The following tests and procedures may be used:
- Physical exam and history: An exam of the body to check general signs of health, including checking for signs of disease, such as lumps or anything else that seems unusual. A history of the patient’s health habits and past illnesses and treatments will also be taken.
- Blood chemistry studies: A procedure in which a blood sample is checked to measure the amounts of certain substances released into the blood by organs and tissues in the body. An unusual (higher or lower than normal) amount of a substance can be a sign of disease in the organ or tissue that produces it.
- Complete blood count (CBC): A procedure in which a sample of blood is drawn and checked for the following:
- The number of red blood cells, white blood cells, and platelets.
- The amount of hemoglobin (the protein that carries oxygen) in the red blood cells.
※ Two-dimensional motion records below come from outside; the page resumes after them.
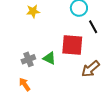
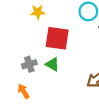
red square: (72, 45) -> (57, 38), moved

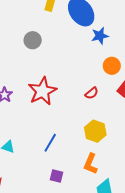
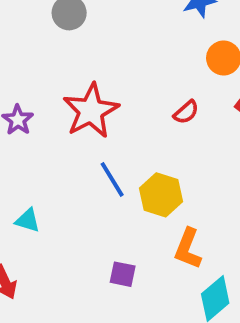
yellow hexagon: (95, 131) -> (161, 195), moved
blue line: (50, 143) -> (112, 179), moved, turned -60

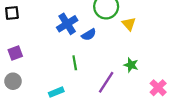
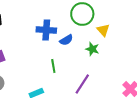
blue cross: (67, 24) -> (46, 30), turned 36
green star: (131, 65) -> (92, 49), moved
- The portion of the sample made up of red blood cells.
- Upper endoscopy: A procedure to look inside the esophagus, stomach, and duodenum (first part of the small intestine) to check for abnormal areas. An endoscope (a thin, lighted tube) is passed through the mouth and down the throat into the esophagus.Upper endoscopy. A thin, lighted tube is inserted through the mouth to look for abnormal areas in the esophagus, stomach, and first part of the small intestine.
- Fecal occult blood test: A test to check stool (solid waste) for blood that can only be seen with a microscope. Small samples of stool are placed on special cards and returned to the doctor or laboratory for testing.
- Barium swallow: A series of x-rays of the esophagus and stomach. The patient drinks a liquid that contains barium (a silver-white metallic compound). The liquid coats the esophagus and stomach, and x-rays are taken. This procedure is also called an upper GI series.Barium swallow for stomach cancer. The patient swallows barium liquid and it flows through the esophagus and into the stomach. X-rays are taken to look for abnormal areas.
- Biopsy: The removal of cells or tissues so they can be viewed under a microscope to check for signs of cancer. A biopsy of the stomach is usually done during the endoscopy.
- CT scan (CAT scan): A procedure that makes a series of detailed pictures of areas inside the body, taken from different angles. The pictures are made by a computer linked to an x-ray machine. A dye may be injected into a vein or swallowed to help the organs or tissues show up more clearly. This procedure is also called computed tomography, computerized tomography, or computerized axial tomography.
Certain factors affect prognosis (chance of recovery) and treatment options.
The prognosis (chance of recovery) and treatment options depend on the following:
- The stage of the cancer (whether it is in the stomach only or has spread to lymph nodes or other places in the body).
- The patient’s general health.
When gastric cancer is found very early, there is a better chance of recovery. Gastric cancer is often in an advanced stage when it is diagnosed. At later stages, gastric cancer can be treated but rarely can be cured. Taking part in one of the clinical trials being done to improve treatment should be considered. Information about ongoing clinical trials is available from the NCI Web site.